Certify your Documents:
The added benefit of certifying documents is that the user will only need to install and configure your certificate once, then all documents that are certified by you will work properly and without restriction.
To see how this works, download and configure my certificate by clicking on the link below.
When you open the FDF file, you will be prompted to import my contact information. Note: The contact information will be imported into Acrobat or Reader, not your contact management system. Click the "Set Contact Trust" button to configure my certificate further.
In the "Trust" tab, check all of the boxs and then click "OK".
After you see the import message, you can close out of all of the dialogs.
After installing and permissioning my certificate, try opening the certified version of the Yahoo Map example, you should be able to use it without security warnings.
You can get a certificate from one of Adobe’s Certified Document Services (CDS) partners or use one of your own. One additional point to note is that the Adobe CDS service can be used to automatically certify to the recipient that the author’s identity has been verified by a trusted organization and that the document has not been altered in any way. It does not automatically grant the additional permissions required to play unembedded Dynamic content or other high privilege operations.
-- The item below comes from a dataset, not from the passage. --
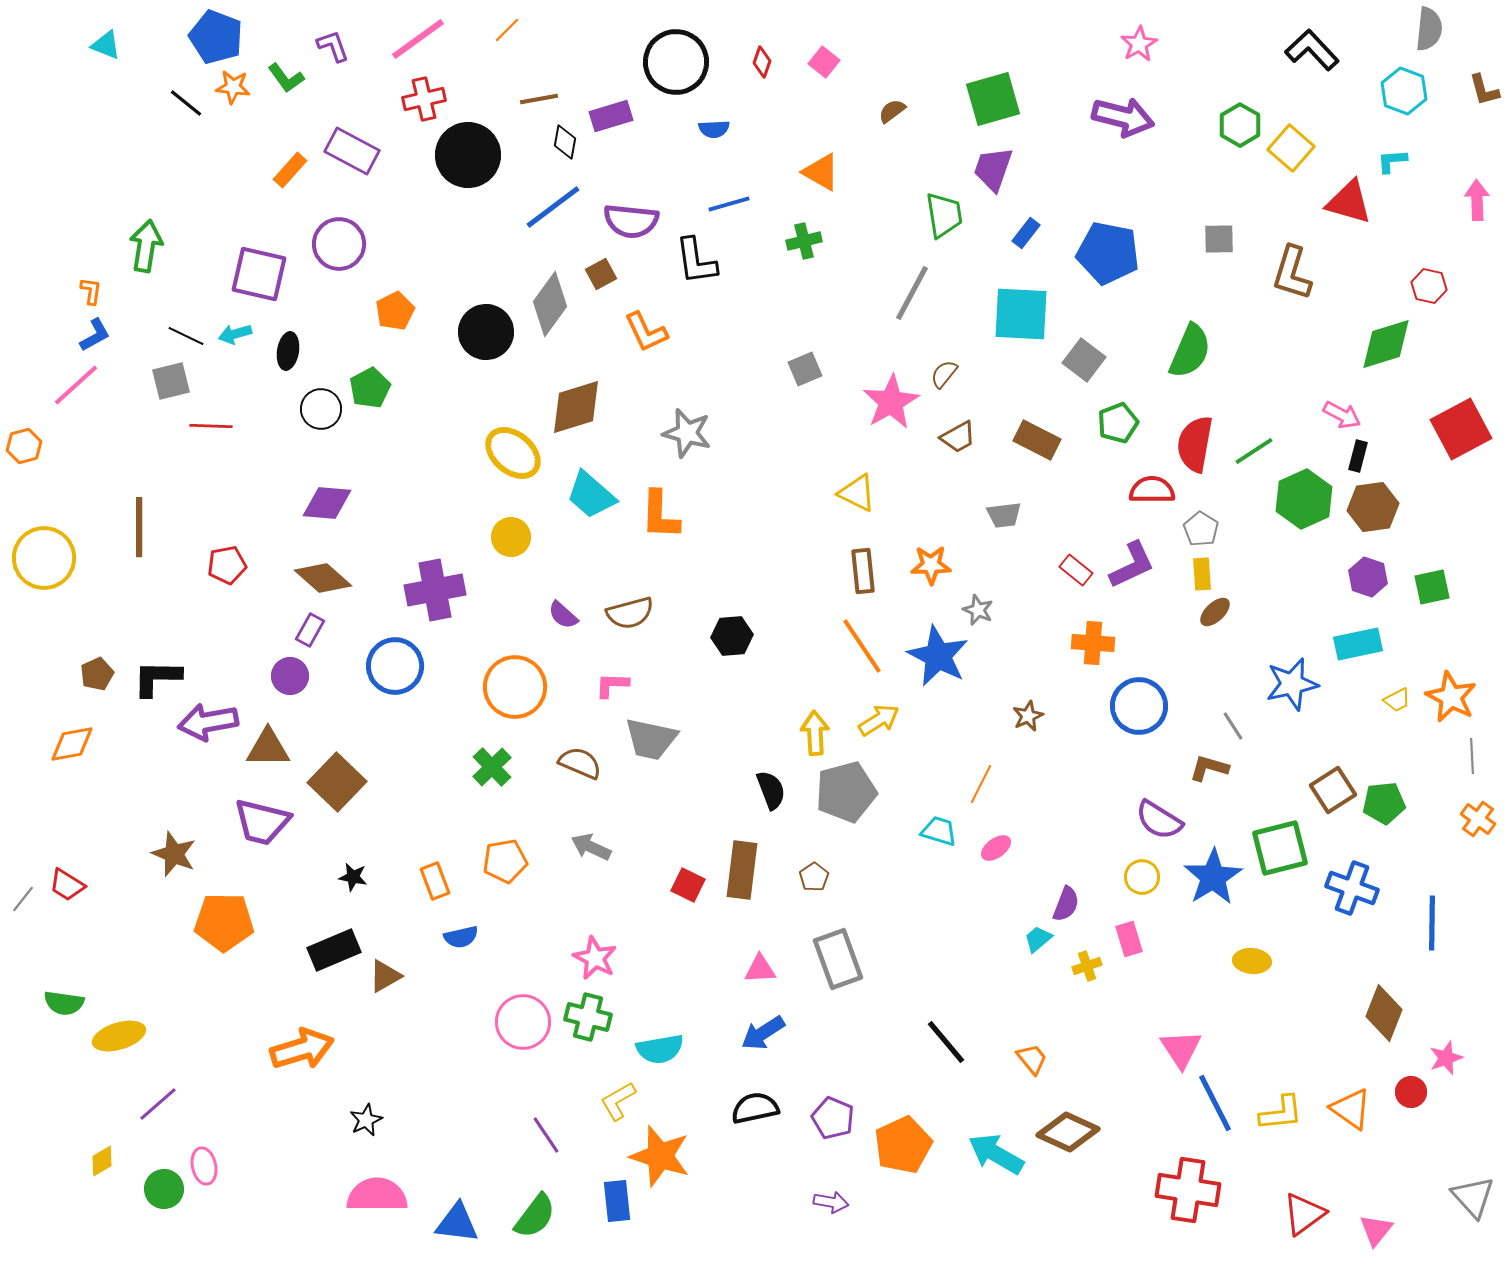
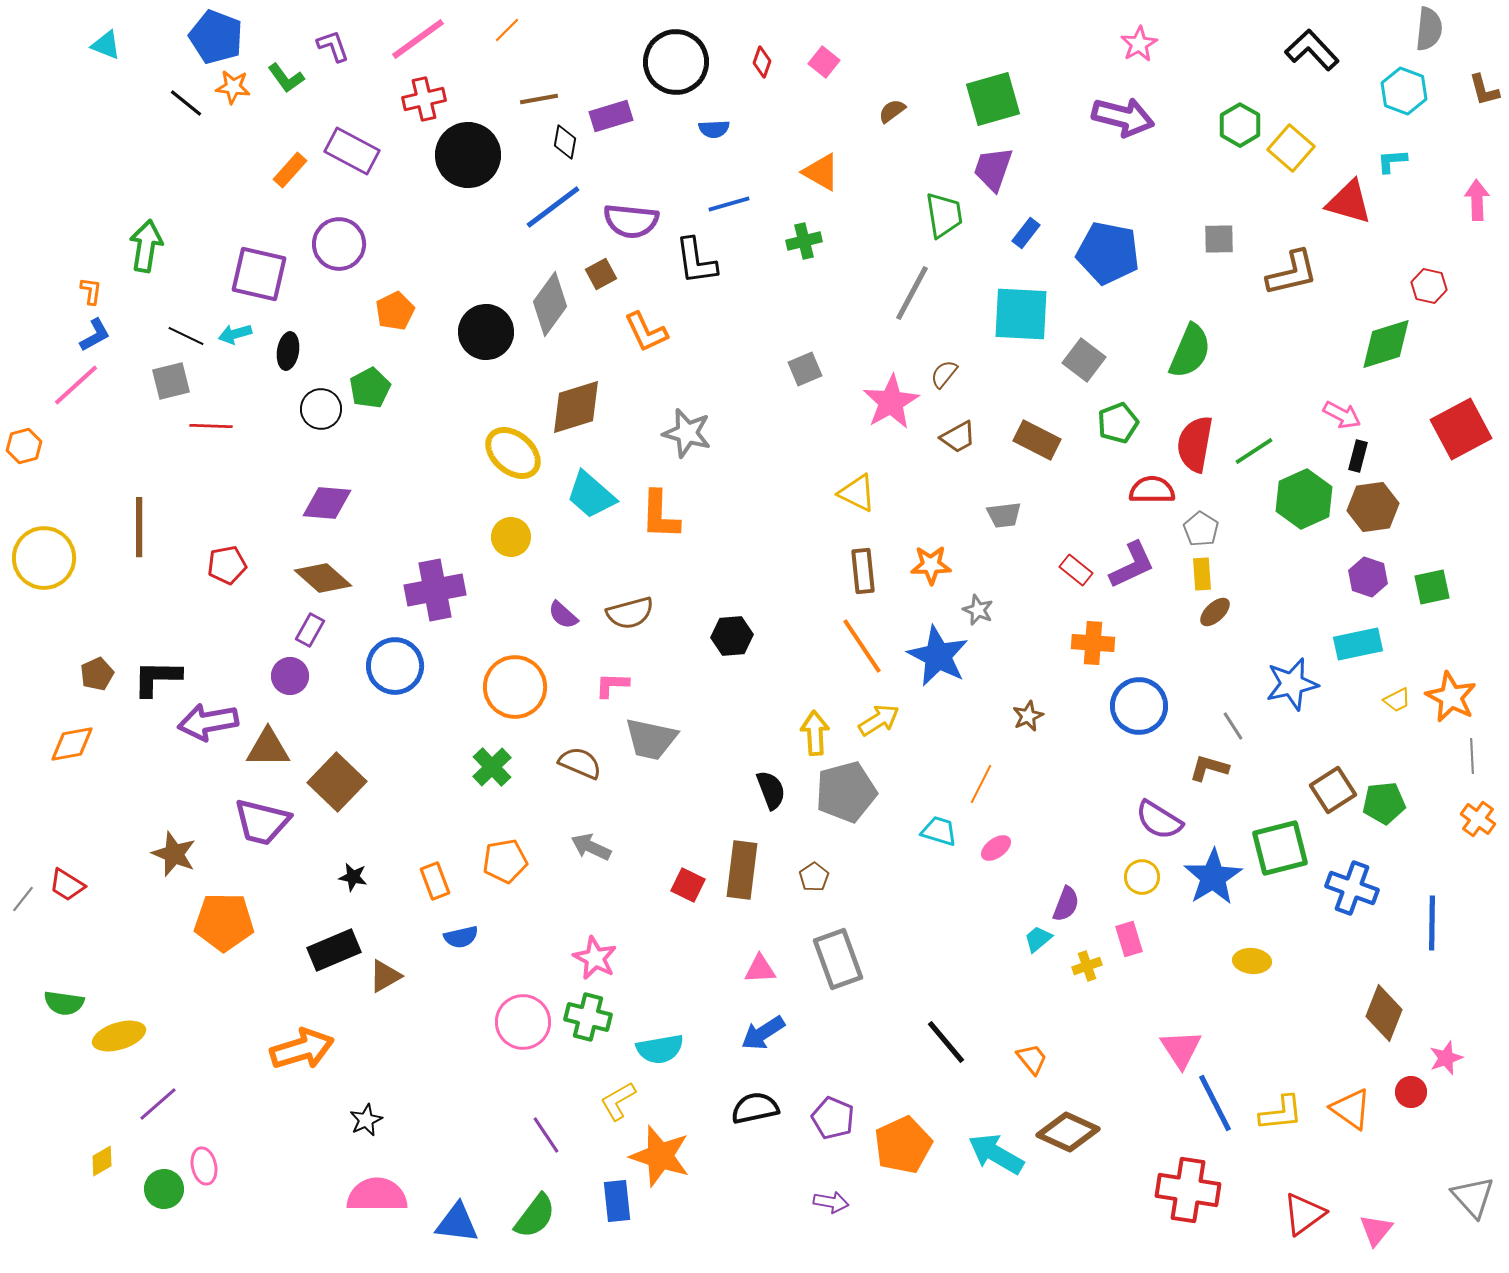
brown L-shape at (1292, 273): rotated 120 degrees counterclockwise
Your users will need to set these permissions manually as detailed above.
Because there is a fee associated with getting a certificate issued from our CDS partners, certifying a document my not be the best solution for all users. To get the same behavior as a certified document without using a certificate, Privileged Locations are an excellent option.
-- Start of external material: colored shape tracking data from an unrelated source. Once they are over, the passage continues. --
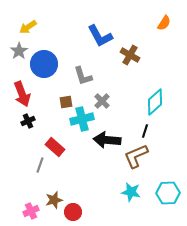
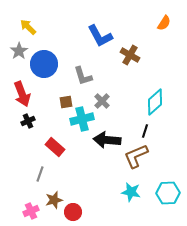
yellow arrow: rotated 78 degrees clockwise
gray line: moved 9 px down
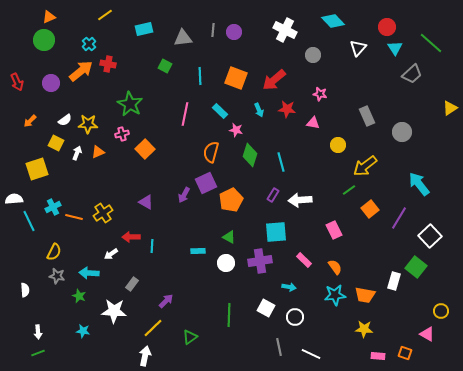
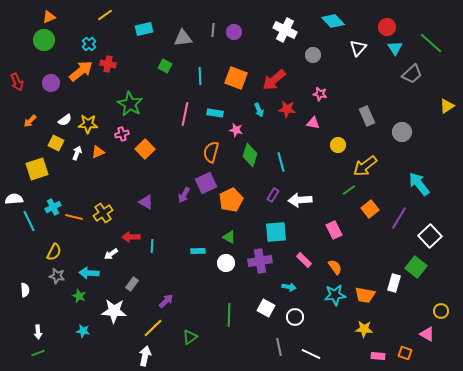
yellow triangle at (450, 108): moved 3 px left, 2 px up
cyan rectangle at (220, 111): moved 5 px left, 2 px down; rotated 35 degrees counterclockwise
white rectangle at (394, 281): moved 2 px down
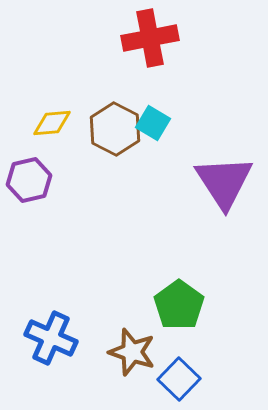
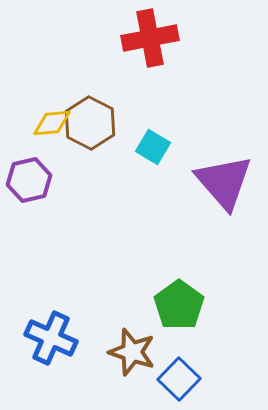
cyan square: moved 24 px down
brown hexagon: moved 25 px left, 6 px up
purple triangle: rotated 8 degrees counterclockwise
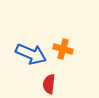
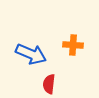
orange cross: moved 10 px right, 4 px up; rotated 12 degrees counterclockwise
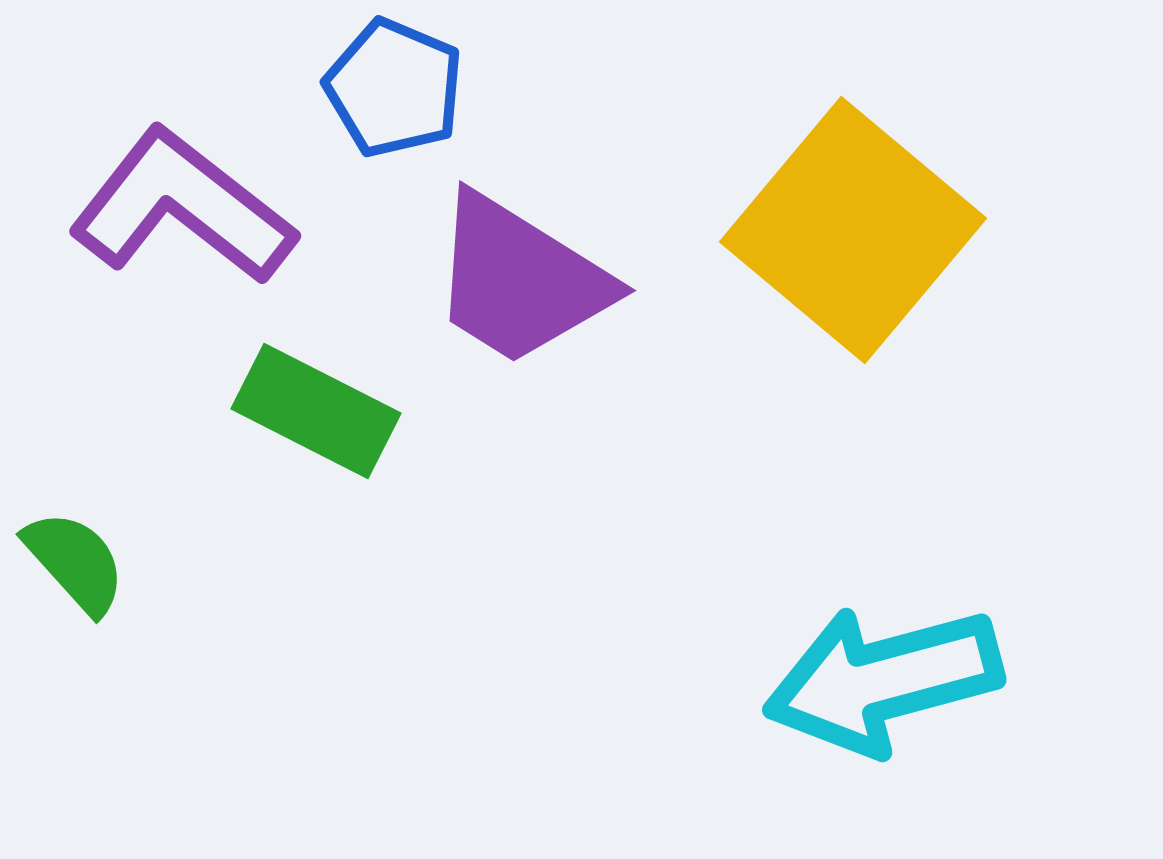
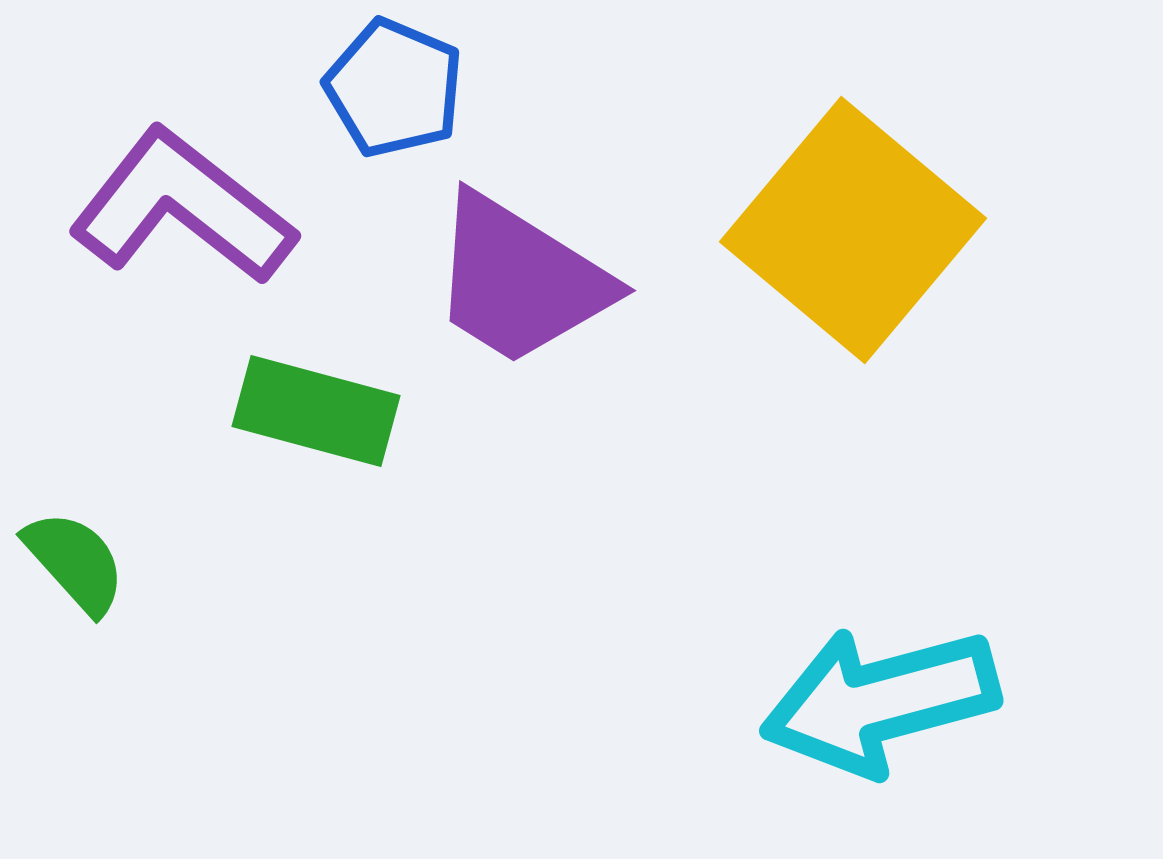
green rectangle: rotated 12 degrees counterclockwise
cyan arrow: moved 3 px left, 21 px down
Enhanced Security provides a method for specifying locations on your hard drive to store trusted content. Privileged locations can be a single file, a directory, or a host. You’ll need to ask your users to create a folder on their desktop, assign that as a trusted folder in the Acrobat preferences and then to place any files that they receive from you into that folder. By saving your files to that special folder, they are opting in and those files will function without the Enhanced Security restrictions.
To specify a privileged location through the user interface see "Specify privileged locations for trusted content" in the Acrobat 9 help
Because Certified documents are secured and thus not fully editable in Acrobat, the Privileged Locations solution is best if you are creating PDF files with Dynamic content and your users will be modifying the file in significant ways. That is, something other than filling in form fields or commenting, which are the only two types of changes permitted by "certified" documents.